Real Problems in the Real World
Interviews with CFOs at midsize companies confirm these survey findings and shed light on the real world problems that companies face when running their enterprises off a mosaic of spreadsheets. Warren Green, CFO of One Call Medical Inc., a New Jersey-based outsourcing company specializing in medical services for workers' compensation claims, bemoans the inflexibility, data inaccuracy, and time-consuming aspects of spreadsheets. "With our spreadsheet model, I was unable to do 'what if' scenarios or work flow management," Green says. "I spent more time building and managing the model, and making sure none of the links were broken, than I did managing the data and analyzing it to ensure it fit the strategic plan. Aligning the spreadsheets was a nightmare. A simple change like someone adding an account threw the whole template [of operating expenses] out of whack. But the real drawback was my inability to do an analysis of data to make better decisions, to re-forecast or otherwise plan accordingly."

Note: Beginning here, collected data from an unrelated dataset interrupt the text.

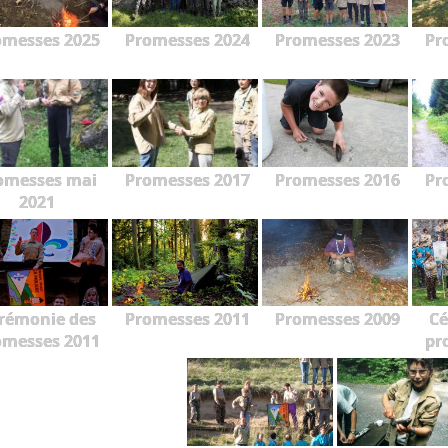
omesses 2025
Promesses 2024
Promesses 2023
Pr
omesses mai
Promesses 2017
Promesses 2016
Pr
2021
rémonie des
Promesses 2011
Promesses 2009
Cé
omesses 2011
pr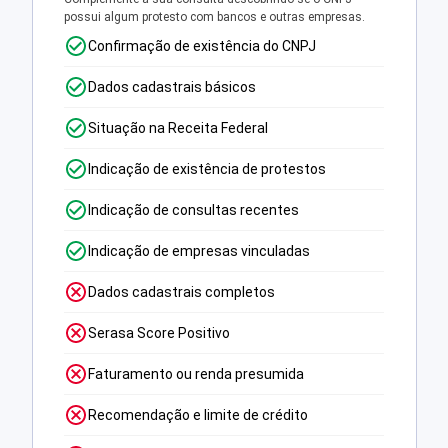
possui algum protesto com bancos e outras empresas.
Confirmação de existência do CNPJ
Dados cadastrais básicos
Situação na Receita Federal
Indicação de existência de protestos
Indicação de consultas recentes
Indicação de empresas vinculadas
Dados cadastrais completos
Serasa Score Positivo
Faturamento ou renda presumida
Recomendação e limite de crédito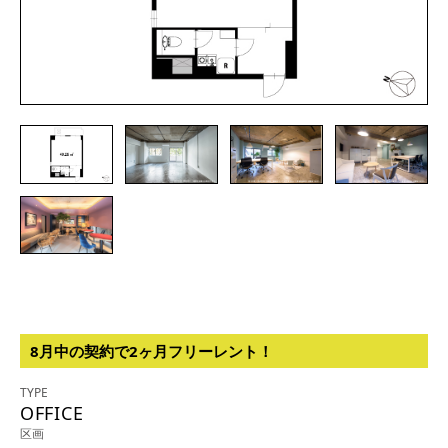
8月中の契約で2ヶ月フリーレント！
TYPE
OFFICE
区画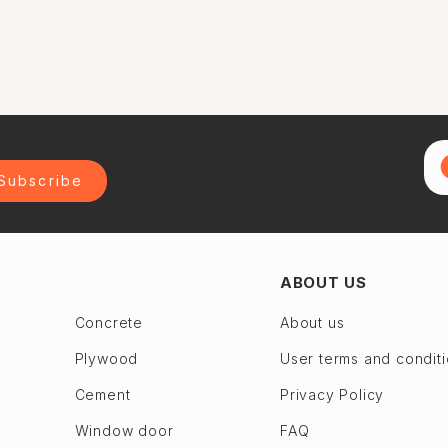
Subscribe
ABOUT US
Concrete
About us
Plywood
User terms and condit
Cement
Privacy Policy
Window door
FAQ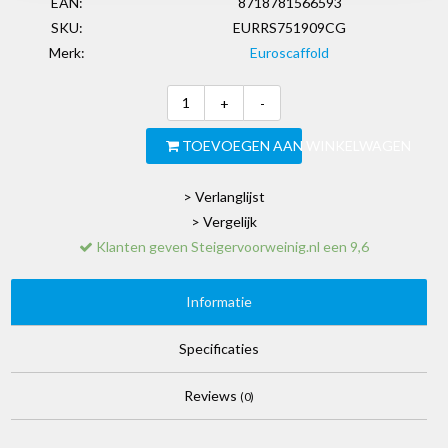
EAN:
8718781566593
SKU:
EURRS751909CG
Merk:
Euroscaffold
+
-
TOEVOEGEN AAN WINKELWAGEN
> Verlanglijst
> Vergelijk
Klanten geven Steigervoorweinig.nl een 9,6
Informatie
Specificaties
Reviews
(0)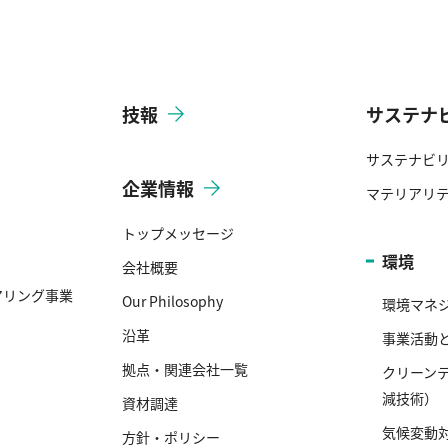
技報
サステナ
サステナビ
企業情報
マテリアリ
トップメッセージ
環境
会社概要
アリング事業
Our Philosophy
環境マネ
沿革
事業活動
拠点・関連会社一覧
クリーン
減技術）
資材調達
気候変動
方針・ポリシー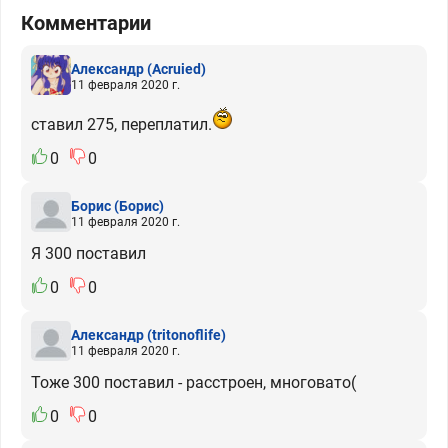
Комментарии
Александр
(Acruied)
11 февраля 2020 г.
ставил 275, переплатил.
0
0
Борис
(Борис)
11 февраля 2020 г.
Я 300 поставил
0
0
Александр
(tritonoflife)
11 февраля 2020 г.
Тоже 300 поставил - расстроен, многовато(
0
0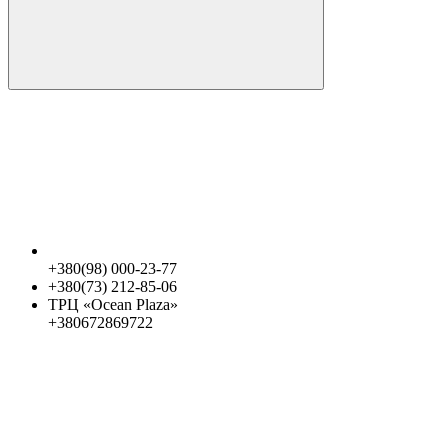
+380(98) 000-23-77
+380(73) 212-85-06
ТРЦ «Ocean Plaza»
+380672869722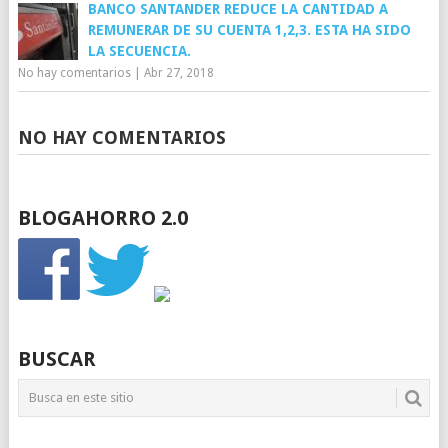
BANCO SANTANDER REDUCE LA CANTIDAD A
REMUNERAR DE SU CUENTA 1,2,3. ESTA HA SIDO
LA SECUENCIA.
No hay comentarios
|
Abr 27, 2018
NO HAY COMENTARIOS
BLOGAHORRO 2.0
BUSCAR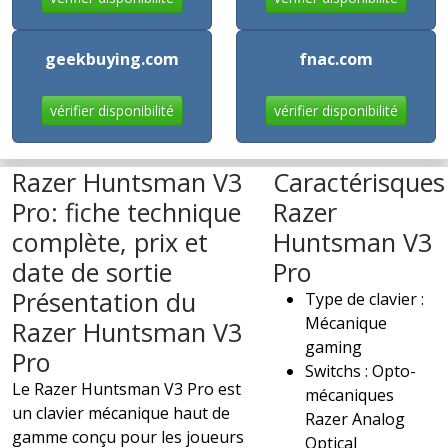
geekbuying.com
fnac.com
vérifier disponibilité
vérifier disponibilité
Razer Huntsman V3
Caractérisques
Pro: fiche technique
Razer
complète, prix et
Huntsman V3
date de sortie
Pro
Présentation du
Type de clavier :
Mécanique
Razer Huntsman V3
gaming
Pro
Switchs : Opto-
Le Razer Huntsman V3 Pro est
mécaniques
un clavier mécanique haut de
Razer Analog
gamme conçu pour les joueurs
Optical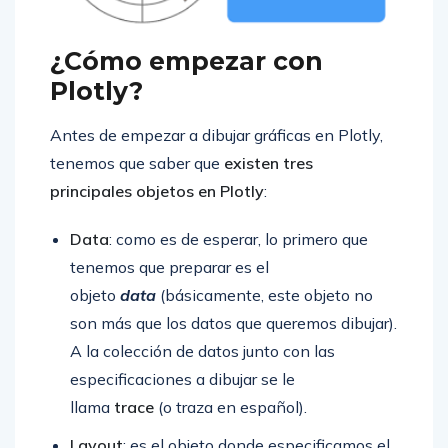
¿Cómo empezar con
Plotly?
Antes de empezar a dibujar gráficas en Plotly,
tenemos que saber que
existen tres
principales objetos en Plotly
:
Data
: como es de esperar, lo primero que
tenemos que preparar es el
objeto
data
(básicamente, este objeto no
son más que los datos que queremos dibujar).
A la colección de datos junto con las
especificaciones a dibujar se le
llama
trace
(o traza en español).
Layout
: es el objeto donde especificamos el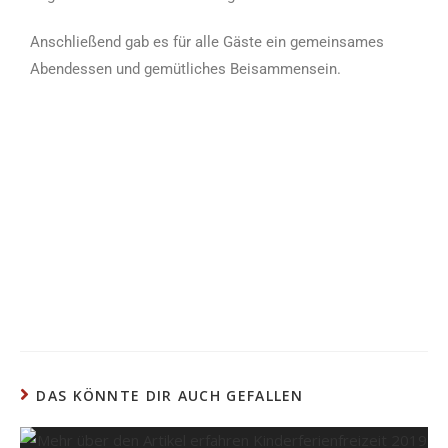
Anschließend gab es für alle Gäste ein gemeinsames
Abendessen und gemütliches Beisammensein.
DAS KÖNNTE DIR AUCH GEFALLEN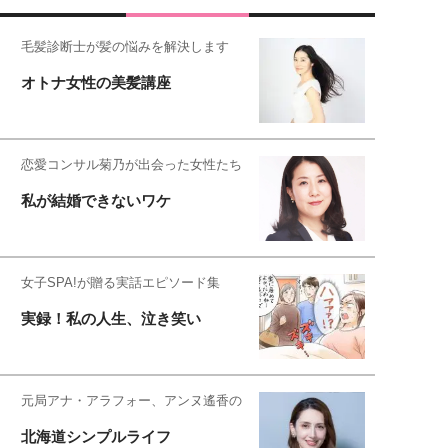
毛髪診断士が髪の悩みを解決します
オトナ女性の美髪講座
恋愛コンサル菊乃が出会った女性たち
私が結婚できないワケ
女子SPA!が贈る実話エピソード集
実録！私の人生、泣き笑い
元局アナ・アラフォー、アンヌ遙香の
北海道シンプルライフ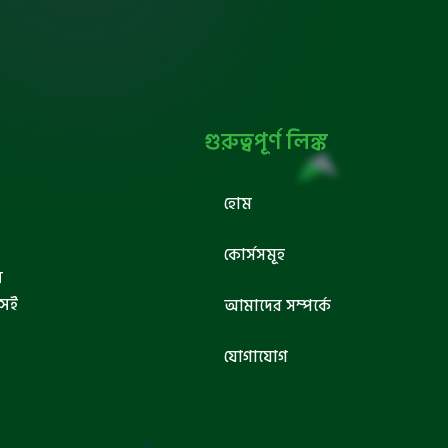
গুরুত্বপূর্ণ লিঙ্ক
হোম
কোর্সসমূহ
ব
সেই
আমাদের সম্পর্কে
যোগাযোগ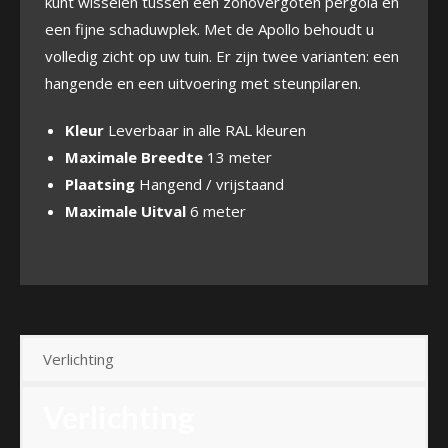
kunt wisselen tussen een zonovergoten pergola en
een fijne schaduwplek. Met de Apollo behoudt u
volledig zicht op uw tuin. Er zijn twee varianten: een
hangende en een uitvoering met steunpilaren.
Kleur
Leverbaar in alle RAL kleuren
Maximale Breedte
13 meter
Plaatsing
Hangend / vrijstaand
Maximale Uitval
6 meter
Verlichting
Verlichting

The finance team at Brock White Co. relies entirely on spreadsheets for planning. And the company's struggle to build and maintain accurate analytical models distracts finance staff from higher value, analytical activities. "It's a hellish process that gets more complex every year," says Ted McArthur, vice president of finance at the St. Paul, Minnesota-based distributor of construction products, with nearly $100 million in annual sales. "We do 30 lines of revenue per branch at each of our 13 locations, with each line representing a product segment," says McArthur. "If we take an annual salary for someone and spread it over 21 business days in a month, a simple change to 22 business days requires us to change a ton of formulas. We've also had to endure errors, where we've added up sales for all the branches, but we're undermined by the one branch that didn't extend the formula to reach enough rows and missed a whole person's salary." McArthur says that each year the model gets more complex, and "we introduce more potential for error. We need improved clerical accuracy on the budgeting side, where the numbers always add up. And on the forecasting side we need better analysis tools for looking at the business."